Original publication date
Aug 04, 2022
Archive status
Historical archive
Original source
FoodBud WeChat archive
Original publication source
FoodBud WeChat source
This is an English adaptation of a FoodBud historical article originally published on August 4, 2022.

FoodBud previously covered Guangzhou specialty coffee chain Comeback Coffee. After visiting several more stores and speaking with founder Deng Ziyang, our view of the brand changed materially.
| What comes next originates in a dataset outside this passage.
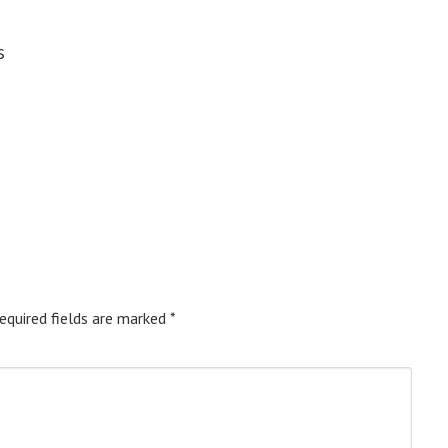
s
equired fields are marked
*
The core observation: Comeback Coffee is not simply competing on beverage convenience. It is using community-oriented spaces, product discipline, and a self-built supply chain to create a differentiated operating model.

Three Operating Takeaways

1. The front-end store model is space-led, with deliberately offset competition.

In Guangzhou's Tianhe district, Comeback Coffee has several stores around a high-traffic commercial area: Tianhe stores one, two, and three sit across from Teemall's Tianhuan Plaza, and another store is nearby at Fangyuan Building. The sites are generally adjacent to major commercial districts rather than inside the highest-rent core, giving the stores a more community-oriented position.

The Tianhe third store is especially strong as a physical environment. It has a courtyard-like feel, including a tree in the middle. For people familiar with villages in Guangdong, that detail can feel familiar: many village entrances have a large tree, and the association creates a sense of return and belonging.

Compared with mall-based Starbucks stores, this kind of neighborhood space creates a very different customer experience.

2. Offline stores need efficiency, but also 'modernization with warmth.'

On one visit, a staff member brought over a glass of water while the author was waiting for someone. The detail changed the experience. Something For, another coffee brand, also asks staff to pour water for customers during idle periods.

Guangzhou is rainy, and Comeback Coffee places umbrella racks at store entrances. This solves two operational problems: customers do not need to carry wet umbrellas inside, and the store reduces water on the floor, lowering the risk of slips.

These details stand out when compared with a Starbucks at the entrance of a residential compound or a Nayuki Tea PRO store near a community. The author also argues that space-led tea stores are structurally harder to make work: if customers open a laptop and nearby tables are noisy, they are likely to leave; casual social occasions may instead move to hotpot or barbecue formats.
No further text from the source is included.